Todo el mundo tiene primos, de sangre, de la vida... etc. En mi caso en particular, yo tengo 16 y todos mis primos tienen entre 25 y 38 años. Se perfectamente lo que es tener primos segundos incluso más grandes que yo misma. Pero el hecho de que todos sean grandes siempre me hizo odiar la palabra "primo". Es decir, normalmente no veo a mis primos todos los fines de semana como cualquier persona, y normalmente la mitad de ellos piensan que son mis tíos. No sabía lo que era jugar con alguien siendo realmente primos. Alguien que me joda y me juzgue sin juzgarme, o sin hacerlo con malas intenciones. Hasta ayer, no sabía que una chica de 16 podía jugar con alguien de 33 como si fuesen 2 nenes que se conocieran de toda una vida.
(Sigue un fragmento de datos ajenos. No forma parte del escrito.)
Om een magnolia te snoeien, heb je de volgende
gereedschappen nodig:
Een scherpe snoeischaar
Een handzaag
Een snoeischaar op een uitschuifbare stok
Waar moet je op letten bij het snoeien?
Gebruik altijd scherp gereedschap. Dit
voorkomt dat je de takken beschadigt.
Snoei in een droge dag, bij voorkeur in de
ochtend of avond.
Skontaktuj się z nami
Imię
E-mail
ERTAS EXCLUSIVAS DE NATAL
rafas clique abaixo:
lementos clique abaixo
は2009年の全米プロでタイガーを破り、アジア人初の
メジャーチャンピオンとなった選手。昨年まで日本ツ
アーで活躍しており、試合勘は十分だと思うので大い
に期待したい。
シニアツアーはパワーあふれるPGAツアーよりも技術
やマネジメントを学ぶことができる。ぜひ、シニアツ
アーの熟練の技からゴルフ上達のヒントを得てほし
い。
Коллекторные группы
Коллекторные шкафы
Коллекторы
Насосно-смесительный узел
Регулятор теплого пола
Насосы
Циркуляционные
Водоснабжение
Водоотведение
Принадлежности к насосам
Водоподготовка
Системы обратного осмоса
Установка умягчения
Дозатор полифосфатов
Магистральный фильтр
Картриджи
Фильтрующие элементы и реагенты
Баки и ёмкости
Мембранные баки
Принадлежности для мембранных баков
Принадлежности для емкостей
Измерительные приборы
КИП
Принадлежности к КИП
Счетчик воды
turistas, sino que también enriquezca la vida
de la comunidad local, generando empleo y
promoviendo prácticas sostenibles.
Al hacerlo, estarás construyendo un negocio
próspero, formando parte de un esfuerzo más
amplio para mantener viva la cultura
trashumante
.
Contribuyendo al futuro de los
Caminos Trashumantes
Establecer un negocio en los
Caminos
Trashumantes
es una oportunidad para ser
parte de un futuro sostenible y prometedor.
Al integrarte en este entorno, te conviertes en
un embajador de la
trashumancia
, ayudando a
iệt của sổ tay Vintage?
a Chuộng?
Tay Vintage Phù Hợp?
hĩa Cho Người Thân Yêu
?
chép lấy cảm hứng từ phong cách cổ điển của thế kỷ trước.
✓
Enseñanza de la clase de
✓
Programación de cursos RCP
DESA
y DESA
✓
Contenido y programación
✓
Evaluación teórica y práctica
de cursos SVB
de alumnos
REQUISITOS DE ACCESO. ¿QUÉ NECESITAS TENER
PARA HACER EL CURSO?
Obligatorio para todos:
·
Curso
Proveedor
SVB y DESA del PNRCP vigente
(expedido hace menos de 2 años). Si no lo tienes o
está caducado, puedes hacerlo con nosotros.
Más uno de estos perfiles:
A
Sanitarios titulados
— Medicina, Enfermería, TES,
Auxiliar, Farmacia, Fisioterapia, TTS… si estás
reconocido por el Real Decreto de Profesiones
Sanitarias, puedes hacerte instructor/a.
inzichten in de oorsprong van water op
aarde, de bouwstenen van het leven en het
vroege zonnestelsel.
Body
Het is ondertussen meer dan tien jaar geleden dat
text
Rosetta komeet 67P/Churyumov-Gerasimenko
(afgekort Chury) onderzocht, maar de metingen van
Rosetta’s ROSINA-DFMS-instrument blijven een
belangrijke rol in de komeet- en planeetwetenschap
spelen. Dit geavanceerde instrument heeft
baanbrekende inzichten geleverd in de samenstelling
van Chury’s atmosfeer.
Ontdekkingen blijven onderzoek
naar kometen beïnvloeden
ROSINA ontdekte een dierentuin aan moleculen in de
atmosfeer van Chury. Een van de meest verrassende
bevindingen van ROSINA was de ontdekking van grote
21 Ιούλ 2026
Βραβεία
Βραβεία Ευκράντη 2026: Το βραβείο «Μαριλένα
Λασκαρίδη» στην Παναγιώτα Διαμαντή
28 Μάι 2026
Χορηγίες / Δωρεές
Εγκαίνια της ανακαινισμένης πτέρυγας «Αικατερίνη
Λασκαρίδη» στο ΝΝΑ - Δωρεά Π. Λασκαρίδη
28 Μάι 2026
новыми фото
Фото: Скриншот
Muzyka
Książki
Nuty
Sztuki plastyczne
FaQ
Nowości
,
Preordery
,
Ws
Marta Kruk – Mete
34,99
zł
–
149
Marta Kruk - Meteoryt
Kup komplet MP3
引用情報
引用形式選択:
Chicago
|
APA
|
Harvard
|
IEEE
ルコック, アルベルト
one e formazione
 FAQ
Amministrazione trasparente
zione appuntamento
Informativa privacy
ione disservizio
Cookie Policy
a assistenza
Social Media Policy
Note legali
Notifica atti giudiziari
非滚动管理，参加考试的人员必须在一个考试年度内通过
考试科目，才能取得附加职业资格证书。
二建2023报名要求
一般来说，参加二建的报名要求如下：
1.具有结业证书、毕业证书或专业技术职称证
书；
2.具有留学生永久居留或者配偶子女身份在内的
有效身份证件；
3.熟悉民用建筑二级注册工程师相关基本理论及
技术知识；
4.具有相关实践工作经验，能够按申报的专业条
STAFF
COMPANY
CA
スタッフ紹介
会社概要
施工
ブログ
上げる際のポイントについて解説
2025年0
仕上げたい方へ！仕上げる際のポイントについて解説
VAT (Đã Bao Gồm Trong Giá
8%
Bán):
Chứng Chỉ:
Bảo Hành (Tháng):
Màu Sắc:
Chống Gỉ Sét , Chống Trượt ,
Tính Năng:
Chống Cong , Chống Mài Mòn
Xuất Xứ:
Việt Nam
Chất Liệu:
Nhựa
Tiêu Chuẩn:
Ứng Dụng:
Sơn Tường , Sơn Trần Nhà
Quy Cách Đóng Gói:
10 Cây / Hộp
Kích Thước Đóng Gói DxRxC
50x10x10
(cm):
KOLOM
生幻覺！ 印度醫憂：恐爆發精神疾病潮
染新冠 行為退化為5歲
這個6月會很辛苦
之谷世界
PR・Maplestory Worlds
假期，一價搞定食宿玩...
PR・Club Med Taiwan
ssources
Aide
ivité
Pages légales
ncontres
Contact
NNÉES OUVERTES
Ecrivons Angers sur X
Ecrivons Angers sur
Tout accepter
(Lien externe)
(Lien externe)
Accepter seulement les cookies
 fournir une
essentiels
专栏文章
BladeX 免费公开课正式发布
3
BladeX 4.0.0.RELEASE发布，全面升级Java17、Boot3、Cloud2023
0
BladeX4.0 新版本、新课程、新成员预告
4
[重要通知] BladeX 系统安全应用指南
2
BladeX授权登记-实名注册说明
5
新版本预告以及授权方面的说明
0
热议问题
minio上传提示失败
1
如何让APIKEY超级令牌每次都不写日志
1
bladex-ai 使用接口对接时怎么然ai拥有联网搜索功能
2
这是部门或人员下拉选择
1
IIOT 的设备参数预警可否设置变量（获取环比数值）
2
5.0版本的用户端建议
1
No sabía lo que era cagarme de risa mientras nuestra tía nos hablaba y no darle bola. Porque ayer aso eso. Ayer nos reímos de todo, absolutamente todo lo que pasó. Y de la mitad de la mesa para nuestro lado nos reíamos de todos los chistes, y de la mitad para el otro  nadie entendía absolutamente nada. Sentir eso que nunca había sentido fue genial. Y sentir que la edad no tenía nada que ver, también fue genial. Fue genial saber que tengo un primo que sabe que es mi primo, y no piensa que es mi tío. Fue genial reírnos hasta el último minuto, y fue genial que cada vez que quería insultarme me decía "historia vas a estudiar vos". Fue la primera vez en mi vida que sentí que tenía un primo que sabía lo que yo era. Más que nada, entendí a que se refería la gente cuando hablaba de tener un primo.